Several top aides likely to run for legislature

POWER PLAY Analysts say the president is moving to consolidate his power by having some of his closest aides run for seats in the upcoming legislative election

By Lin Mei-chun  /  STAFF REPORTER

Rumors that several of the president's aides may participate in the upcoming legislative elections signal the president's resolve to overturn the DPP's minority status in the legislature and to exert more influence in the DPP caucus, politicians and political analysts said yesterday.

On Sunday, Vice Chairman of the Council for Cultural Affairs Luo Wen-chia (羅文嘉) and Vice Chairman of the Executive Yuan's Research, Development and Evaluation Commission You Ying-lung (游盈隆) -- two leading campaign strategists of President Chen Shui-bian (陳水扁) -- made public their desire to enter this December's legislative campaign race.

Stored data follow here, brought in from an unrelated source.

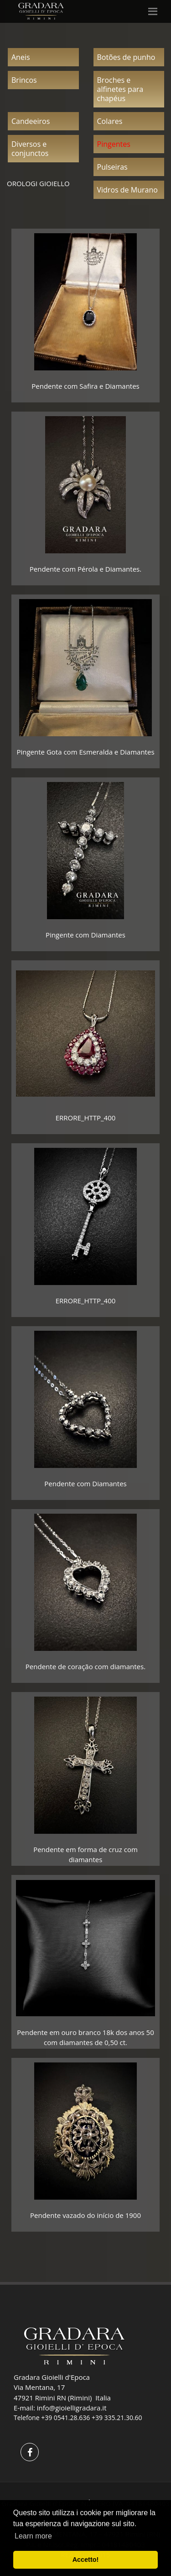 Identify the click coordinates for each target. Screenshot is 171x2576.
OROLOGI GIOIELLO (38, 183)
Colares (110, 121)
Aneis (20, 57)
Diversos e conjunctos (29, 148)
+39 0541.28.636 (65, 2417)
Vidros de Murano (127, 190)
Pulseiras (112, 167)
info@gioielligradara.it (72, 2407)
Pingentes (113, 144)
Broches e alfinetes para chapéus (120, 89)
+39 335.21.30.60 (117, 2417)
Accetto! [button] (86, 2559)
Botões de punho (126, 57)
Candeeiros (30, 121)
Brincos (24, 80)
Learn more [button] (33, 2536) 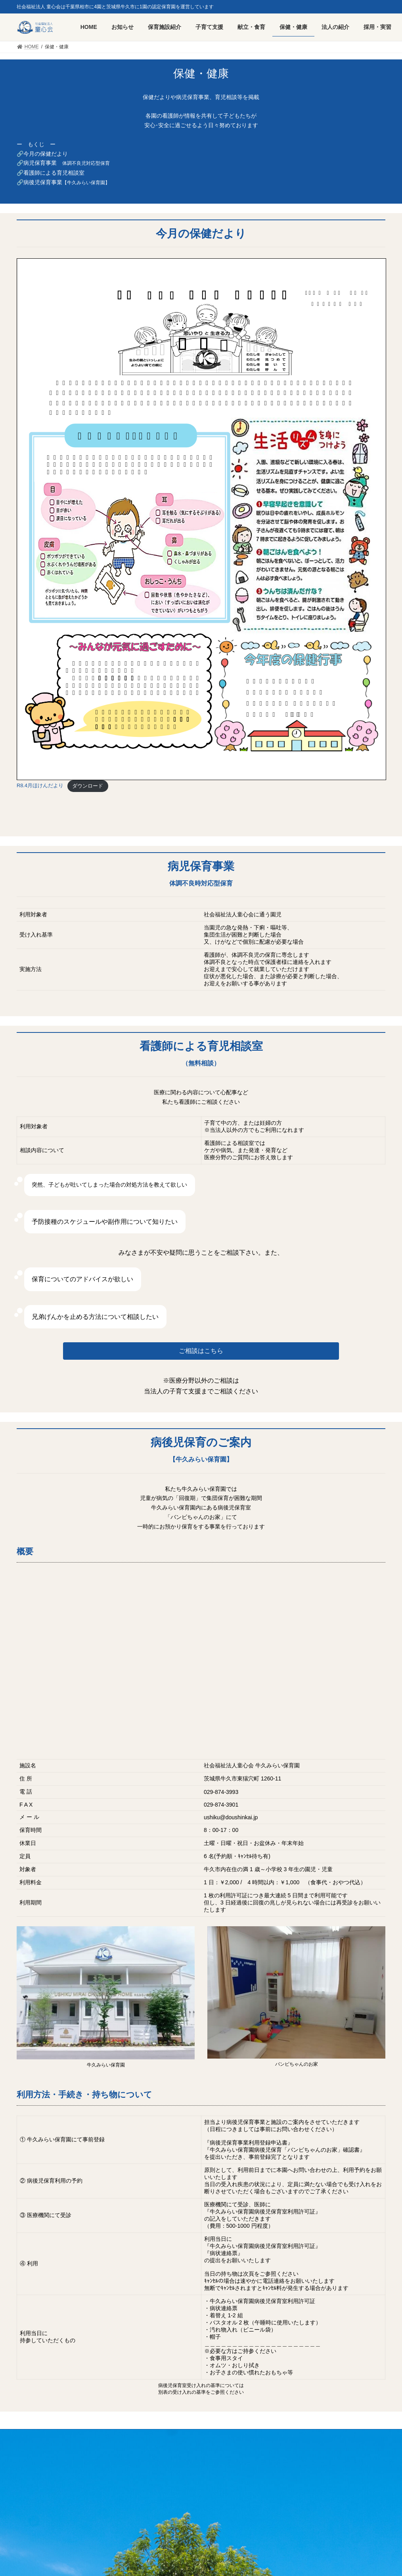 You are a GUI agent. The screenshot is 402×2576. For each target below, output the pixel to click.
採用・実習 (66, 2436)
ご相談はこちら (201, 1350)
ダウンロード (87, 786)
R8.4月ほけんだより (40, 786)
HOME (31, 2436)
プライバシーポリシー (118, 2436) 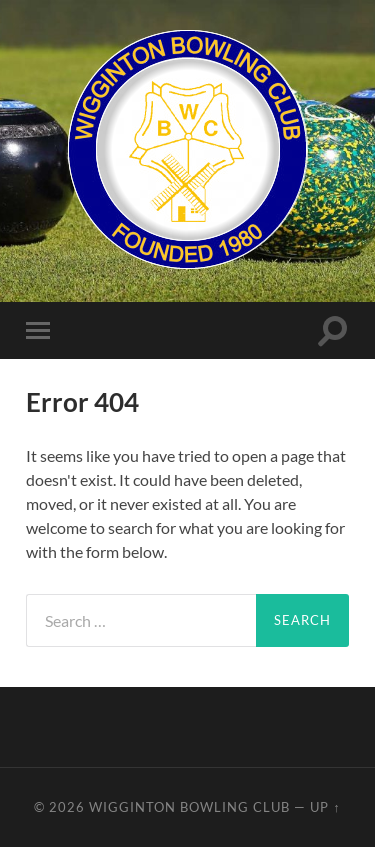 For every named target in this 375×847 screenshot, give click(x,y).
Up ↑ (325, 807)
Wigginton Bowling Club (189, 807) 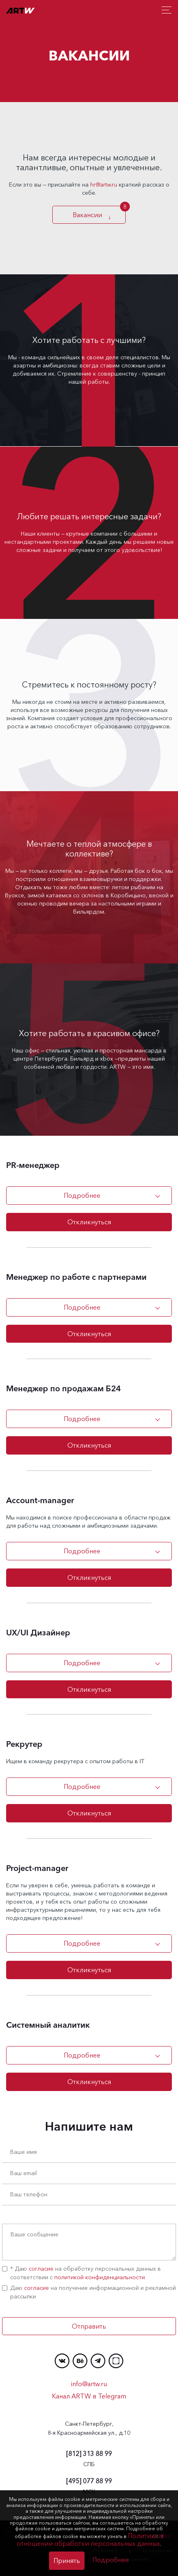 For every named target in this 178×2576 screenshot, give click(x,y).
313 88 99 (89, 2453)
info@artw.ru (89, 2384)
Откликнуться (89, 1222)
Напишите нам (89, 2126)
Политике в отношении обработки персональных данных (90, 2539)
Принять (66, 2560)
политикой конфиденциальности (99, 2277)
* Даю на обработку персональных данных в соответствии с (81, 2273)
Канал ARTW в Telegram (89, 2396)
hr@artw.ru (103, 184)
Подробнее (82, 1195)
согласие (41, 2268)
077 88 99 (89, 2481)
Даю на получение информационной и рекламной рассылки (89, 2292)
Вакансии (89, 215) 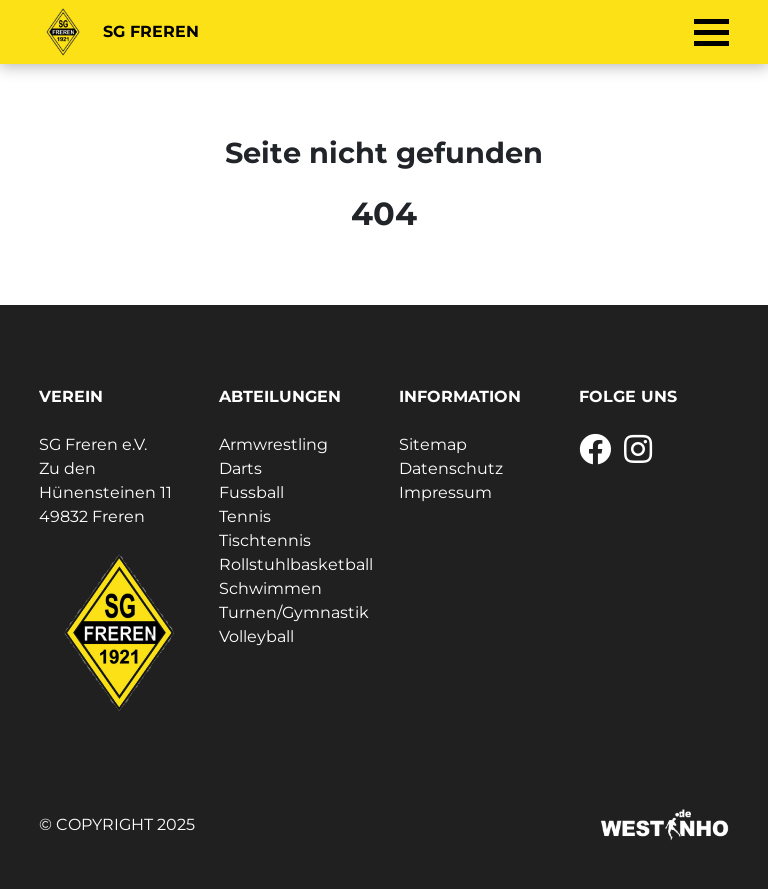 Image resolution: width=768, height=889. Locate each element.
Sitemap (433, 444)
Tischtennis (265, 540)
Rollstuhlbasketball (296, 564)
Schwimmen (270, 588)
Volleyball (256, 636)
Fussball (251, 492)
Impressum (445, 492)
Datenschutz (451, 468)
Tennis (245, 516)
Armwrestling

Reports have also said that Hsiao Bi-khim (蕭美琴), Chen's translator, and Vice Minister of the Interior Lee Yi-yang (李逸洋) -- another longstanding assistant of the president -- have revealed intentions to participate in the election battle.

Both Hsiao and Lee will make a final decision on the matter by next Monday when registration for the DPP primary starts.

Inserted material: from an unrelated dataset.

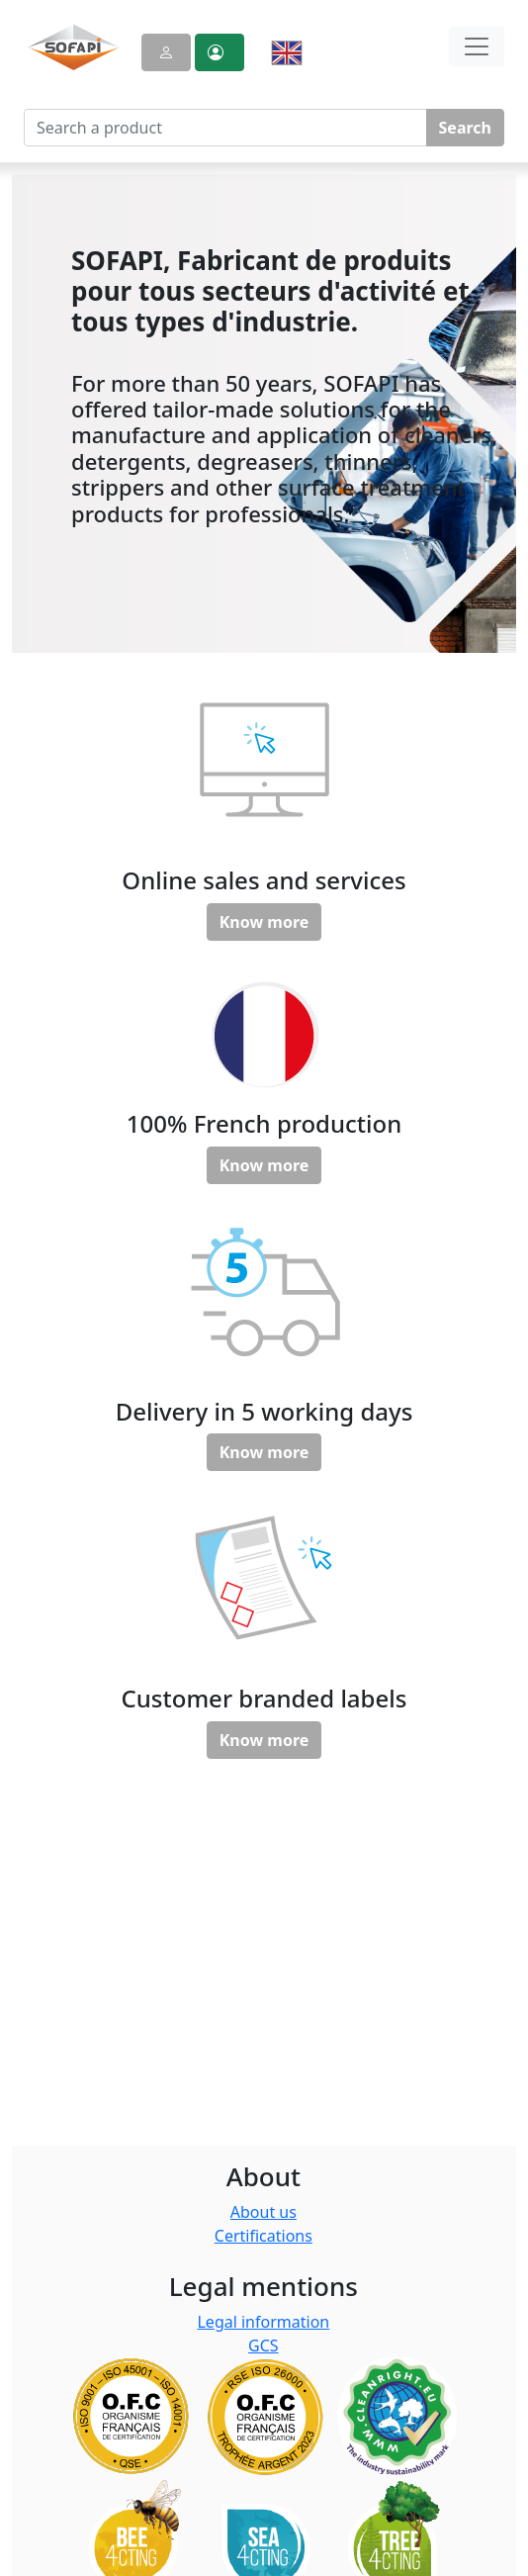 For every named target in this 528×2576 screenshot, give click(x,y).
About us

"We can see the DPP administration of the past eight months has been far from smooth due to the DPP being a minority in the legislature," said Wang Yeh-li (王業立), chairman of the political science department at Tunghai University.

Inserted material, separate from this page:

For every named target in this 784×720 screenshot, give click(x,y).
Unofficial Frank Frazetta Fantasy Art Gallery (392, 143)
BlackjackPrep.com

"It is only natural that the president wants to ameliorate this situation by trying to increase the DPP's share of legislative seats -- particularly if [those seats go to] the president's loyal followers," Wang said, adding that because the DPP caucus is a rather autonomous entity, Chen has very little control over it.

"It would create a much easier situation for Chen if these close aides were his `megaphone' both at the legislature and in the DPP's legislative caucus," he said.

New Party lawmaker Cheng Long-shui (鄭龍水) and independent lawmaker Josephine Chu (朱惠良), endorsed Wang's line, saying that it was quite apparent that the president sought to win more support at the Legislative Yuan by arranging for his proteges to join the election.

"We've found that the president is incapable of doing what he wishes at the legislature. The obstacles stem from not only the opposition, but also the DPP caucus. With these people entering the legislature, on the one hand, the legislative seats will be increased, and on the other hand, Chen can silence the noise coming from the DPP legislative caucus," Cheng said.

However, New Party lawmaker Lai Shyh-bao (賴士葆) questioned if such an arrangement would be effective.

"It requires abundant experience to be an influential figure at the legislature. Carrying the president's halo, there shouldn't be any problem for them to get elected. Nonetheless, their joining would only increase the DPP seats at the legislature. Unless they become caucus leaders immediately, I am skeptical of their influence," Lai said.

Lin Cho-shui (林濁水), a DPP legislator, also cautioned that these legislative hopefuls should not overestimate their own strength once elected.

"It wouldn't be easy for newcomers to play too significant a role in the DPP caucus given their lack of experience and seniority. What they should look into is enhancing the DPP's overall power at the legislature instead," Lin said.